Challenges and solutions:

• Heterogeneous expression:

  • Use laser capture microdissection for isolating specific regions

  • Implement single-cell approaches when feasible

  • Employ multiplexed immunofluorescence to identify specific cell populations

• Dynamic expression during development:

  • Create precise developmental series with standardized staging

  • Document exact developmental timepoints

  • Include known stage-specific markers as internal references

• Membrane localization challenges:

  • Use membrane markers for co-localization and normalization

  • Implement membrane vs. cytoplasmic fractionation protocols

  • Consider surface biotinylation approaches for surface-specific quantification

• Low abundance in certain contexts:

  • Implement signal amplification methods

  • Consider enrichment strategies prior to analysis

  • Use more sensitive detection methods for challenging samples

By addressing these methodological considerations, researchers can achieve more reliable quantification of ROBO2 expression across diverse experimental contexts.
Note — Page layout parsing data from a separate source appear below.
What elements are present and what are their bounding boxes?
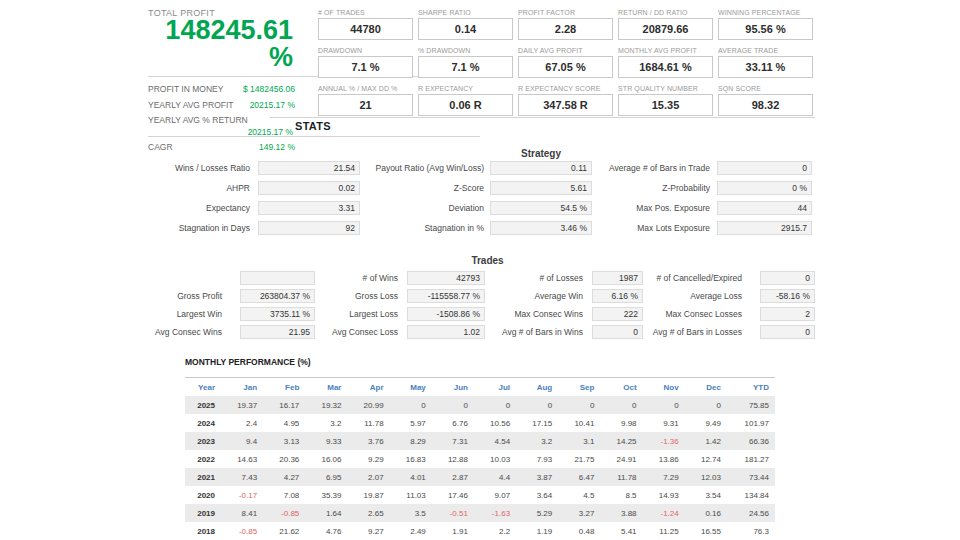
monthly-year-cell: 2025 bbox=[185, 396, 221, 414]
trade-stat-label: Largest Win bbox=[110, 307, 222, 321]
trade-stat-label: # of Wins bbox=[288, 271, 398, 285]
monthly-header-row: YearJanFebMarAprMayJunJulAugSepOctNovDec… bbox=[185, 378, 775, 397]
stat-value-box: 98.32 bbox=[718, 94, 813, 116]
trade-stat-label: Max Consec Wins bbox=[478, 307, 583, 321]
monthly-value-cell: 3.64 bbox=[516, 486, 558, 504]
monthly-value-cell: 19.32 bbox=[305, 396, 347, 414]
stat-value-box: 347.58 R bbox=[518, 94, 613, 116]
strategy-stat-label: Z-Probability bbox=[558, 181, 710, 195]
trade-stat-value-box: 42793 bbox=[407, 271, 485, 285]
monthly-row: 2018-0.8521.624.769.272.491.912.21.190.4… bbox=[185, 522, 775, 540]
monthly-year-cell: 2023 bbox=[185, 432, 221, 450]
monthly-value-cell: 181.27 bbox=[727, 450, 775, 468]
monthly-value-cell: 9.07 bbox=[474, 486, 516, 504]
monthly-value-cell: 14.63 bbox=[221, 450, 263, 468]
stat-label: AVERAGE TRADE bbox=[718, 46, 813, 56]
monthly-value-cell: -1.24 bbox=[643, 504, 685, 522]
monthly-value-cell: 4.54 bbox=[474, 432, 516, 450]
stat-value-box: 95.56 % bbox=[718, 18, 813, 40]
stat-cell: WINNING PERCENTAGE95.56 % bbox=[718, 8, 813, 40]
stat-value-box: 15.35 bbox=[618, 94, 713, 116]
stat-label: DRAWDOWN bbox=[318, 46, 413, 56]
monthly-value-cell: 0 bbox=[432, 396, 474, 414]
monthly-value-cell: 11.78 bbox=[347, 414, 389, 432]
monthly-value-cell: 21.75 bbox=[558, 450, 600, 468]
monthly-value-cell: 4.27 bbox=[263, 468, 305, 486]
monthly-value-cell: 0.16 bbox=[685, 504, 727, 522]
monthly-value-cell: 17.15 bbox=[516, 414, 558, 432]
total-profit-unit: % bbox=[148, 44, 293, 71]
stat-cell: R EXPECTANCY SCORE347.58 R bbox=[518, 84, 613, 116]
monthly-value-cell: 2.87 bbox=[432, 468, 474, 486]
monthly-value-cell: -0.17 bbox=[221, 486, 263, 504]
monthly-value-cell: 3.5 bbox=[390, 504, 432, 522]
monthly-value-cell: 35.39 bbox=[305, 486, 347, 504]
monthly-value-cell: 0 bbox=[390, 396, 432, 414]
monthly-col-header: May bbox=[390, 378, 432, 397]
stat-value-box: 33.11 % bbox=[718, 56, 813, 78]
monthly-value-cell: 3.76 bbox=[347, 432, 389, 450]
stat-label: MONTHLY AVG PROFIT bbox=[618, 46, 713, 56]
summary-row: CAGR 149.12 % bbox=[148, 142, 295, 152]
monthly-col-header: Sep bbox=[558, 378, 600, 397]
stat-value-box: 44780 bbox=[318, 18, 413, 40]
monthly-year-cell: 2018 bbox=[185, 522, 221, 540]
trades-section-title: Trades bbox=[440, 255, 535, 266]
monthly-row: 20242.44.953.211.785.976.7610.5617.1510.… bbox=[185, 414, 775, 432]
monthly-year-cell: 2022 bbox=[185, 450, 221, 468]
divider-above-cagr bbox=[148, 136, 480, 137]
monthly-value-cell: 2.07 bbox=[347, 468, 389, 486]
monthly-value-cell: 1.64 bbox=[305, 504, 347, 522]
strategy-stat-value-box: 0 % bbox=[717, 181, 812, 195]
monthly-value-cell: 10.03 bbox=[474, 450, 516, 468]
stat-cell: SQN SCORE98.32 bbox=[718, 84, 813, 116]
monthly-value-cell: 2.2 bbox=[474, 522, 516, 540]
monthly-value-cell: 2.4 bbox=[221, 414, 263, 432]
stat-cell: RETURN / DD RATIO20879.66 bbox=[618, 8, 713, 40]
monthly-value-cell: 10.41 bbox=[558, 414, 600, 432]
stat-value-box: 7.1 % bbox=[418, 56, 513, 78]
monthly-value-cell: 3.27 bbox=[558, 504, 600, 522]
trade-stat-label: Avg # of Bars in Losses bbox=[628, 325, 742, 339]
monthly-year-cell: 2021 bbox=[185, 468, 221, 486]
stat-label: % DRAWDOWN bbox=[418, 46, 513, 56]
trade-stat-label: Max Consec Losses bbox=[628, 307, 742, 321]
strategy-stat-label: Stagnation in % bbox=[330, 221, 484, 235]
monthly-value-cell: 21.62 bbox=[263, 522, 305, 540]
strategy-stat-label: AHPR bbox=[100, 181, 250, 195]
monthly-row: 20217.434.276.952.074.012.874.43.876.471… bbox=[185, 468, 775, 486]
monthly-value-cell: 9.4 bbox=[221, 432, 263, 450]
monthly-value-cell: 6.76 bbox=[432, 414, 474, 432]
monthly-value-cell: 11.25 bbox=[643, 522, 685, 540]
summary-row-label: PROFIT IN MONEY bbox=[148, 84, 223, 94]
stat-cell: MONTHLY AVG PROFIT1684.61 % bbox=[618, 46, 713, 78]
monthly-col-header: Mar bbox=[305, 378, 347, 397]
strategy-stat-label: Average # of Bars in Trade bbox=[558, 161, 710, 175]
stat-label: # OF TRADES bbox=[318, 8, 413, 18]
trade-stat-label: # of Cancelled/Expired bbox=[628, 271, 742, 285]
monthly-value-cell: 4.76 bbox=[305, 522, 347, 540]
monthly-value-cell: 16.06 bbox=[305, 450, 347, 468]
monthly-col-header: YTD bbox=[727, 378, 775, 397]
monthly-value-cell: -0.51 bbox=[432, 504, 474, 522]
total-profit-value: 148245.61 % bbox=[148, 17, 293, 71]
monthly-col-header: Jun bbox=[432, 378, 474, 397]
monthly-value-cell: 8.5 bbox=[600, 486, 642, 504]
trade-stat-label: Avg # of Bars in Wins bbox=[478, 325, 583, 339]
monthly-value-cell: 75.85 bbox=[727, 396, 775, 414]
monthly-col-header: Feb bbox=[263, 378, 305, 397]
monthly-col-header: Nov bbox=[643, 378, 685, 397]
monthly-value-cell: 73.44 bbox=[727, 468, 775, 486]
monthly-col-header: Jan bbox=[221, 378, 263, 397]
monthly-value-cell: 101.97 bbox=[727, 414, 775, 432]
trade-stat-value-box: -58.16 % bbox=[760, 289, 815, 303]
trade-stat-label: Gross Profit bbox=[110, 289, 222, 303]
summary-row-value: 149.12 % bbox=[259, 142, 295, 152]
monthly-col-header: Oct bbox=[600, 378, 642, 397]
summary-row-label: CAGR bbox=[148, 142, 173, 152]
stat-value-box: 2.28 bbox=[518, 18, 613, 40]
monthly-value-cell: 19.37 bbox=[221, 396, 263, 414]
trade-stat-label: Largest Loss bbox=[288, 307, 398, 321]
summary-row: YEARLY AVG PROFIT 20215.17 % bbox=[148, 100, 295, 110]
monthly-value-cell: 0 bbox=[643, 396, 685, 414]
Roundabout Guidance Receptor 2: ROBO2 Antibody Research Considerations

This comprehensive FAQ guide provides methodological insights for researchers working with ROBO2 antibodies across diverse experimental contexts. Understanding the complex biology of ROBO2 and selecting appropriate detection strategies is essential for generating reliable and interpretable data in developmental, cancer, and disease-focused research programs.